- **Directions**
Pictures found in the material must be left out, and every line returned as written.
....
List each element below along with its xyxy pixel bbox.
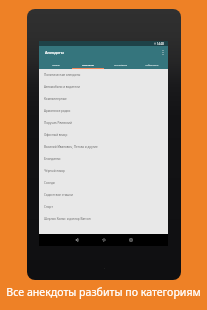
staticText: Политические анекдоты — [44, 73, 81, 77]
staticText: Анекдоты — [45, 50, 64, 55]
button[interactable]: Компьютерные — [39, 93, 168, 105]
staticText: Садистские стишки — [44, 193, 73, 197]
staticText: Все анекдоты разбиты по категориям — [0, 285, 207, 299]
staticText: Новые — [52, 63, 60, 66]
button[interactable]: Поручик Ржевский — [39, 117, 168, 129]
button[interactable]: Избранные — [136, 59, 168, 69]
staticText: Компьютерные — [44, 97, 67, 101]
button[interactable]: Соседи — [39, 177, 168, 189]
button[interactable]: Блондинки — [39, 153, 168, 165]
button[interactable]: Home — [96, 234, 112, 246]
button[interactable]: Автомобили и водители — [39, 81, 168, 93]
staticText: Шерлок Холмс и доктор Ватсон — [44, 217, 91, 221]
button[interactable]: Офисный юмор — [39, 129, 168, 141]
button[interactable]: Садистские стишки — [39, 189, 168, 201]
staticText: Армянское радио — [44, 109, 71, 113]
staticText: Блондинки — [44, 157, 61, 161]
button[interactable]: Back — [69, 234, 85, 246]
staticText: Офисный юмор — [44, 133, 68, 137]
button[interactable]: Recents — [123, 234, 139, 246]
staticText: Избранные — [145, 63, 159, 66]
staticText: Категории — [82, 63, 95, 66]
button[interactable]: Категории — [72, 59, 104, 69]
staticText: Случайные — [114, 63, 127, 66]
button[interactable]: Армянское радио — [39, 105, 168, 117]
button[interactable]: Чёрный юмор — [39, 165, 168, 177]
staticText: Автомобили и водители — [44, 85, 80, 89]
button[interactable]: Шерлок Холмс и доктор Ватсон — [39, 213, 168, 225]
staticText: 14:28 — [157, 42, 164, 46]
staticText: Поручик Ржевский — [44, 121, 72, 125]
staticText: Соседи — [44, 181, 55, 185]
staticText: Чёрный юмор — [44, 169, 65, 173]
button[interactable]: Спорт — [39, 201, 168, 213]
staticText: Спорт — [44, 205, 53, 209]
button[interactable]: Случайные — [104, 59, 136, 69]
button[interactable]: Василий Иванович, Петька и другие — [39, 141, 168, 153]
button[interactable]: More options — [157, 46, 168, 59]
button[interactable]: Новые — [39, 59, 72, 69]
button[interactable]: Политические анекдоты — [39, 69, 168, 81]
staticText: Василий Иванович, Петька и другие — [44, 145, 98, 149]
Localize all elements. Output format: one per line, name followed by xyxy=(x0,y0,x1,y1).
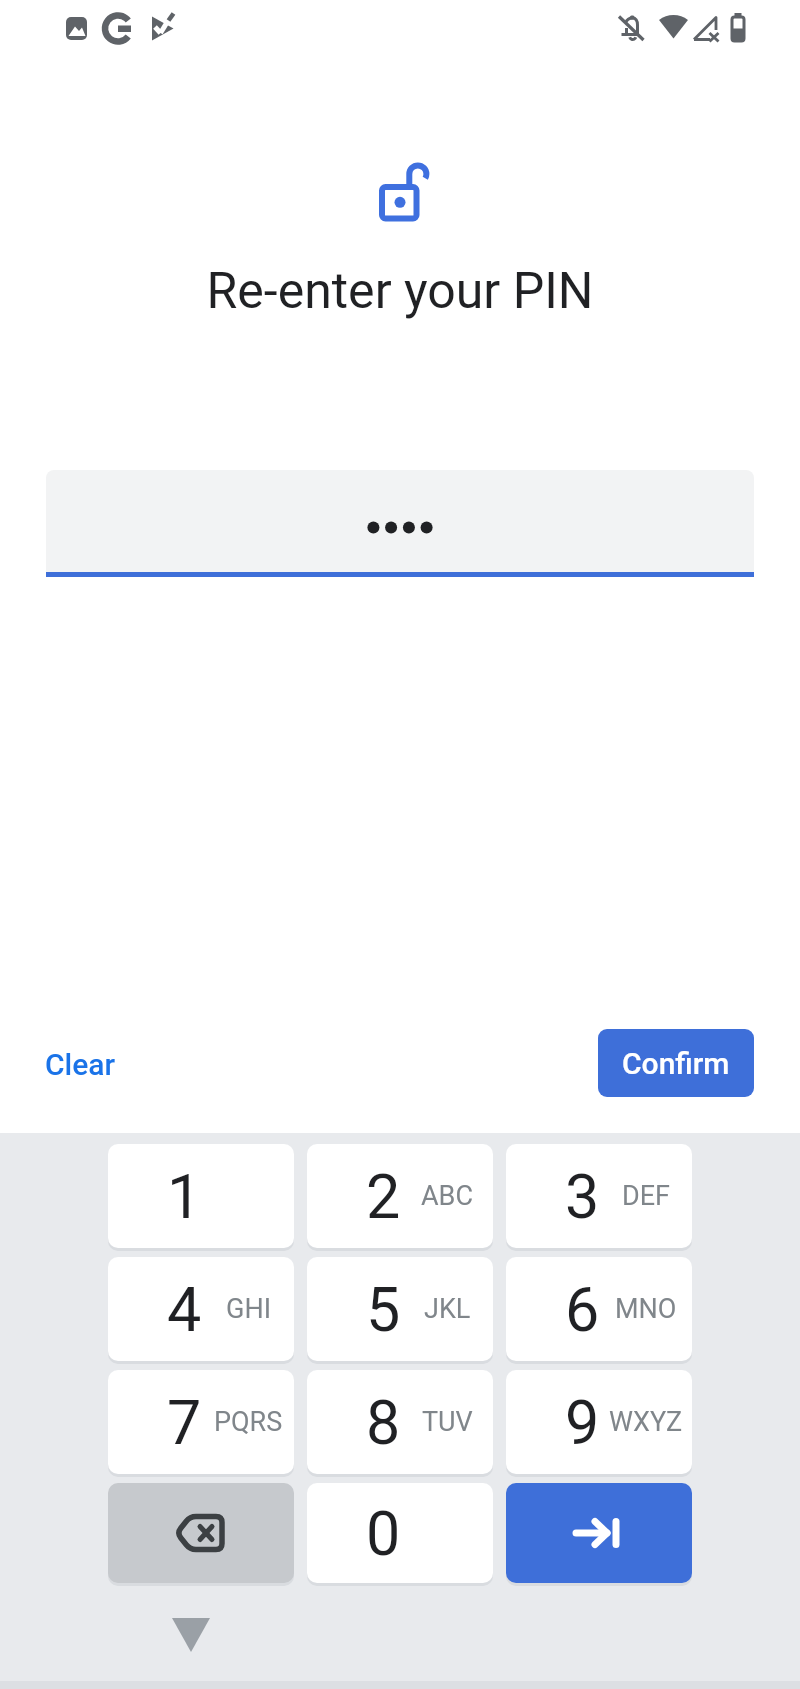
button[interactable]: Confirm xyxy=(598,1029,754,1097)
staticText: Confirm xyxy=(622,1046,730,1081)
staticText: JKL xyxy=(424,1293,471,1325)
button[interactable]: 9 xyxy=(506,1370,692,1474)
staticText: 0 xyxy=(366,1498,401,1569)
button[interactable] xyxy=(108,1483,294,1583)
button[interactable]: 1 xyxy=(108,1144,294,1248)
staticText: Clear xyxy=(45,1047,116,1082)
button[interactable]: 6 xyxy=(506,1257,692,1361)
staticText: TUV xyxy=(422,1406,473,1438)
button[interactable]: 3 xyxy=(506,1144,692,1248)
staticText: 2 xyxy=(366,1161,401,1232)
staticText: Re-enter your PIN xyxy=(0,262,800,321)
staticText: 7 xyxy=(167,1387,202,1458)
staticText: MNO xyxy=(615,1293,677,1325)
button[interactable] xyxy=(506,1483,692,1583)
staticText: PQRS xyxy=(214,1406,283,1438)
staticText: DEF xyxy=(622,1180,670,1212)
button[interactable]: Clear xyxy=(20,1038,140,1090)
staticText: 9 xyxy=(565,1387,600,1458)
button[interactable]: 7 xyxy=(108,1370,294,1474)
button[interactable]: 8 xyxy=(307,1370,493,1474)
staticText: 3 xyxy=(565,1161,600,1232)
staticText: WXYZ xyxy=(609,1406,683,1438)
staticText: ABC xyxy=(421,1180,474,1212)
staticText: 5 xyxy=(366,1274,401,1345)
staticText: 8 xyxy=(366,1387,401,1458)
button[interactable]: 2 xyxy=(307,1144,493,1248)
button[interactable]: 0 xyxy=(307,1483,493,1583)
staticText: 1 xyxy=(167,1161,202,1232)
button[interactable]: 5 xyxy=(307,1257,493,1361)
button[interactable]: 4 xyxy=(108,1257,294,1361)
staticText: 4 xyxy=(167,1274,202,1345)
staticText: GHI xyxy=(226,1293,271,1325)
staticText: 6 xyxy=(565,1274,600,1345)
....
- **Task result**
List each element below along with its xyxy pixel bbox.
staticText: Политические анекдоты — [44, 73, 81, 77]
staticText: Анекдоты — [45, 50, 64, 55]
button[interactable]: Компьютерные — [39, 93, 168, 105]
staticText: Садистские стишки — [44, 193, 73, 197]
staticText: Все анекдоты разбиты по категориям — [0, 285, 207, 299]
staticText: Новые — [52, 63, 60, 66]
button[interactable]: Поручик Ржевский — [39, 117, 168, 129]
button[interactable]: Избранные — [136, 59, 168, 69]
staticText: Компьютерные — [44, 97, 67, 101]
button[interactable]: Соседи — [39, 177, 168, 189]
button[interactable]: Блондинки — [39, 153, 168, 165]
button[interactable]: Home — [96, 234, 112, 246]
button[interactable]: Автомобили и водители — [39, 81, 168, 93]
staticText: Шерлок Холмс и доктор Ватсон — [44, 217, 91, 221]
button[interactable]: Офисный юмор — [39, 129, 168, 141]
button[interactable]: Садистские стишки — [39, 189, 168, 201]
staticText: Армянское радио — [44, 109, 71, 113]
staticText: Блондинки — [44, 157, 61, 161]
button[interactable]: Back — [69, 234, 85, 246]
staticText: Офисный юмор — [44, 133, 68, 137]
button[interactable]: Recents — [123, 234, 139, 246]
staticText: Избранные — [145, 63, 159, 66]
staticText: Категории — [82, 63, 95, 66]
button[interactable]: Категории — [72, 59, 104, 69]
staticText: Случайные — [114, 63, 127, 66]
button[interactable]: Армянское радио — [39, 105, 168, 117]
button[interactable]: Чёрный юмор — [39, 165, 168, 177]
staticText: Автомобили и водители — [44, 85, 80, 89]
button[interactable]: Шерлок Холмс и доктор Ватсон — [39, 213, 168, 225]
staticText: 14:28 — [157, 42, 164, 46]
staticText: Поручик Ржевский — [44, 121, 72, 125]
staticText: Соседи — [44, 181, 55, 185]
staticText: Чёрный юмор — [44, 169, 65, 173]
button[interactable]: Спорт — [39, 201, 168, 213]
staticText: Спорт — [44, 205, 53, 209]
button[interactable]: Случайные — [104, 59, 136, 69]
button[interactable]: Василий Иванович, Петька и другие — [39, 141, 168, 153]
button[interactable]: More options — [157, 46, 168, 59]
button[interactable]: Новые — [39, 59, 72, 69]
button[interactable]: Политические анекдоты — [39, 69, 168, 81]
staticText: Василий Иванович, Петька и другие — [44, 145, 98, 149]
Localize all elements. Output format: one per line, name followed by xyxy=(x0,y0,x1,y1).
button[interactable]: Confirm xyxy=(598,1029,754,1097)
staticText: Confirm xyxy=(622,1046,730,1081)
staticText: JKL xyxy=(424,1293,471,1325)
button[interactable]: 9 xyxy=(506,1370,692,1474)
staticText: 0 xyxy=(366,1498,401,1569)
button[interactable] xyxy=(108,1483,294,1583)
button[interactable]: 1 xyxy=(108,1144,294,1248)
staticText: Clear xyxy=(45,1047,116,1082)
button[interactable]: 6 xyxy=(506,1257,692,1361)
staticText: TUV xyxy=(422,1406,473,1438)
button[interactable]: 3 xyxy=(506,1144,692,1248)
staticText: 2 xyxy=(366,1161,401,1232)
staticText: Re-enter your PIN xyxy=(0,262,800,321)
staticText: 7 xyxy=(167,1387,202,1458)
staticText: MNO xyxy=(615,1293,677,1325)
button[interactable] xyxy=(506,1483,692,1583)
staticText: PQRS xyxy=(214,1406,283,1438)
staticText: DEF xyxy=(622,1180,670,1212)
button[interactable]: Clear xyxy=(20,1038,140,1090)
staticText: 9 xyxy=(565,1387,600,1458)
button[interactable]: 7 xyxy=(108,1370,294,1474)
button[interactable]: 8 xyxy=(307,1370,493,1474)
staticText: 3 xyxy=(565,1161,600,1232)
staticText: WXYZ xyxy=(609,1406,683,1438)
staticText: ABC xyxy=(421,1180,474,1212)
staticText: 5 xyxy=(366,1274,401,1345)
staticText: 8 xyxy=(366,1387,401,1458)
button[interactable]: 2 xyxy=(307,1144,493,1248)
button[interactable]: 0 xyxy=(307,1483,493,1583)
staticText: 1 xyxy=(167,1161,202,1232)
button[interactable]: 5 xyxy=(307,1257,493,1361)
button[interactable]: 4 xyxy=(108,1257,294,1361)
staticText: 4 xyxy=(167,1274,202,1345)
staticText: GHI xyxy=(226,1293,271,1325)
staticText: 6 xyxy=(565,1274,600,1345)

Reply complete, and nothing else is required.